→ **Instructions for the task**:
Using the data beneath this instruction, retype only the lines from the one that contains "29.08. 2026" down to the one that contains "системы охлаждения.", both included, exactly as they appear.

→ **Stored data entries**:

☆ ☆ ☆ ☆

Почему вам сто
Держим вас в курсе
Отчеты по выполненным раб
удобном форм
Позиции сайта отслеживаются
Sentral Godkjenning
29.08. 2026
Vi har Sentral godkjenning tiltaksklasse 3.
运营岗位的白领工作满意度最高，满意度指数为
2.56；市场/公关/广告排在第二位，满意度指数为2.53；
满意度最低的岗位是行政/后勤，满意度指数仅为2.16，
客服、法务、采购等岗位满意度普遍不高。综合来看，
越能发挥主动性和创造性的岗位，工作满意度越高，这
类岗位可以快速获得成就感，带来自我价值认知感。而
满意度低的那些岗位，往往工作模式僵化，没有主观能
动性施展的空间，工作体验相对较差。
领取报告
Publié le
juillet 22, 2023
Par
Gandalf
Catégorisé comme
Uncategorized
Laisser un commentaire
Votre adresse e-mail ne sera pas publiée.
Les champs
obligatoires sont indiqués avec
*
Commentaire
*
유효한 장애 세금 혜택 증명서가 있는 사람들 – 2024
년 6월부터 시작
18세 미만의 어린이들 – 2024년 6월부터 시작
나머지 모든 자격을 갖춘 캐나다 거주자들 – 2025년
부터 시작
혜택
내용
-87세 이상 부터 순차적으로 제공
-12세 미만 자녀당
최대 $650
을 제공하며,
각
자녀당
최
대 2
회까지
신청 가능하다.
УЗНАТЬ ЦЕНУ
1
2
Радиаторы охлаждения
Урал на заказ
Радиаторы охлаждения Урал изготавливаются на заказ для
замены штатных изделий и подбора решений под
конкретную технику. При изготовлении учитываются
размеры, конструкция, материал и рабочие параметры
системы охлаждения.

☆ ☆ ☆ ☆

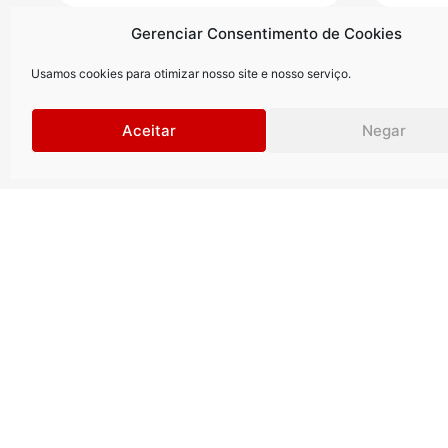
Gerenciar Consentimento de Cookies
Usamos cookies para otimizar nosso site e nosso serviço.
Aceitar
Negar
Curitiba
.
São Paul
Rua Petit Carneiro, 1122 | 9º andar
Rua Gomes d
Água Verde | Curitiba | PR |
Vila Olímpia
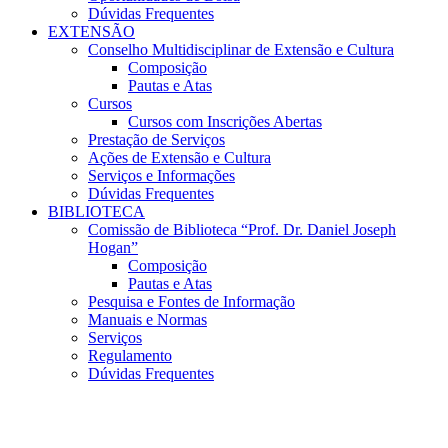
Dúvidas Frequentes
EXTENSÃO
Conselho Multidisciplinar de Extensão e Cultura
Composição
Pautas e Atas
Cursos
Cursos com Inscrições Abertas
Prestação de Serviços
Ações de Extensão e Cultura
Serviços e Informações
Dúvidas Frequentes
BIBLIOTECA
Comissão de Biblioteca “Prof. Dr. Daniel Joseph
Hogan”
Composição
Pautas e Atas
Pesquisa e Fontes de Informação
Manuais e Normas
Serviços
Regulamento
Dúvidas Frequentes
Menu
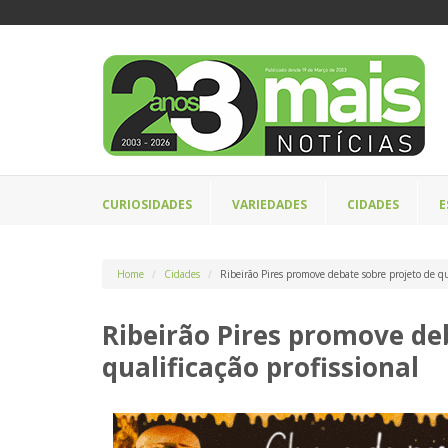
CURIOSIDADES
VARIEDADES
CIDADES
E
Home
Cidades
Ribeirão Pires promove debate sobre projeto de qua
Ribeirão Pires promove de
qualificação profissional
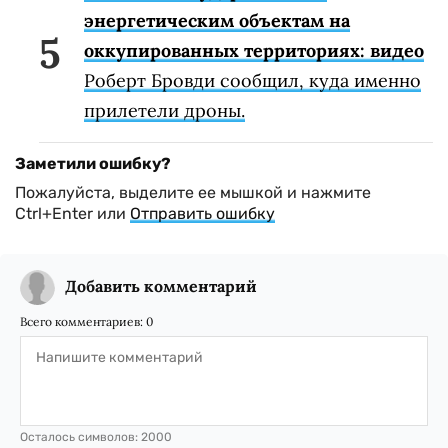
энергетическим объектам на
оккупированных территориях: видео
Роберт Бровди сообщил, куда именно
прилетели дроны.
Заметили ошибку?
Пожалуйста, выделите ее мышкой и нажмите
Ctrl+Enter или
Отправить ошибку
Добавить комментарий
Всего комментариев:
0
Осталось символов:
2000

☆ ☆ ☆ ☆

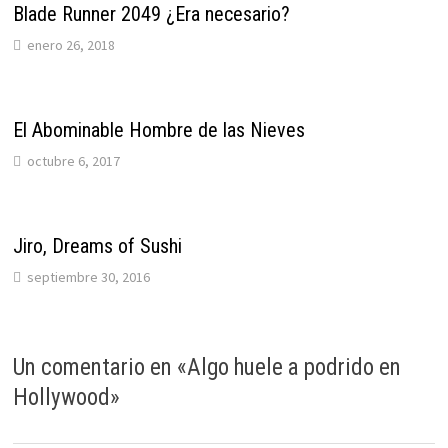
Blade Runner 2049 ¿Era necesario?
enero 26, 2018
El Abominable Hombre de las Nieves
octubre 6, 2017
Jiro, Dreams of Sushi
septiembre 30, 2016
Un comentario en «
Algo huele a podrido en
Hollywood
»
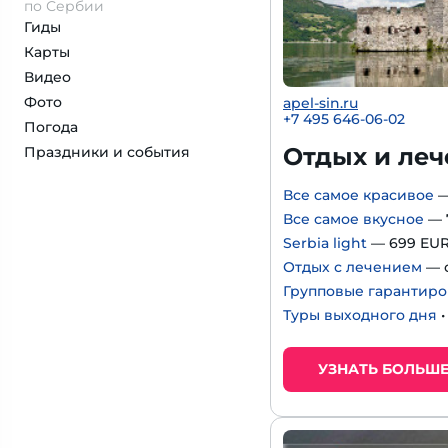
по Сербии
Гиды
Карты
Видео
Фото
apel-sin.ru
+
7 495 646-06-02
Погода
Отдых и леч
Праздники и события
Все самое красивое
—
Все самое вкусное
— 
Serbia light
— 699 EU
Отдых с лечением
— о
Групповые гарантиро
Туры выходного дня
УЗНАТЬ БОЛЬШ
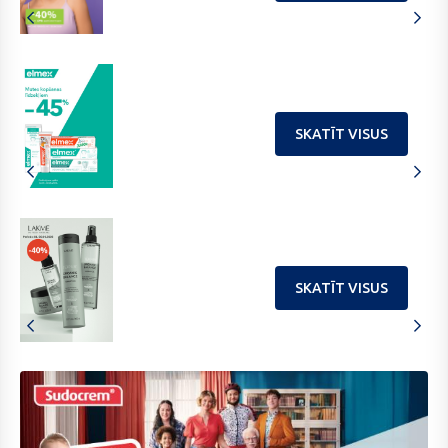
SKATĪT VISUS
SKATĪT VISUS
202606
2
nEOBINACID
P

☆ ☆ ☆ ☆

→ **Expected output**:
29.08. 2026
Vi har Sentral godkjenning tiltaksklasse 3.
运营岗位的白领工作满意度最高，满意度指数为
2.56；市场/公关/广告排在第二位，满意度指数为2.53；
满意度最低的岗位是行政/后勤，满意度指数仅为2.16，
客服、法务、采购等岗位满意度普遍不高。综合来看，
越能发挥主动性和创造性的岗位，工作满意度越高，这
类岗位可以快速获得成就感，带来自我价值认知感。而
满意度低的那些岗位，往往工作模式僵化，没有主观能
动性施展的空间，工作体验相对较差。
领取报告
Publié le
juillet 22, 2023
Par
Gandalf
Catégorisé comme
Uncategorized
Laisser un commentaire
Votre adresse e-mail ne sera pas publiée.
Les champs
obligatoires sont indiqués avec
*
Commentaire
*
유효한 장애 세금 혜택 증명서가 있는 사람들 – 2024
년 6월부터 시작
18세 미만의 어린이들 – 2024년 6월부터 시작
나머지 모든 자격을 갖춘 캐나다 거주자들 – 2025년
부터 시작
혜택
내용
-87세 이상 부터 순차적으로 제공
-12세 미만 자녀당
최대 $650
을 제공하며,
각
자녀당
최
대 2
회까지
신청 가능하다.
УЗНАТЬ ЦЕНУ
1
2
Радиаторы охлаждения
Урал на заказ
Радиаторы охлаждения Урал изготавливаются на заказ для
замены штатных изделий и подбора решений под
конкретную технику. При изготовлении учитываются
размеры, конструкция, материал и рабочие параметры
системы охлаждения.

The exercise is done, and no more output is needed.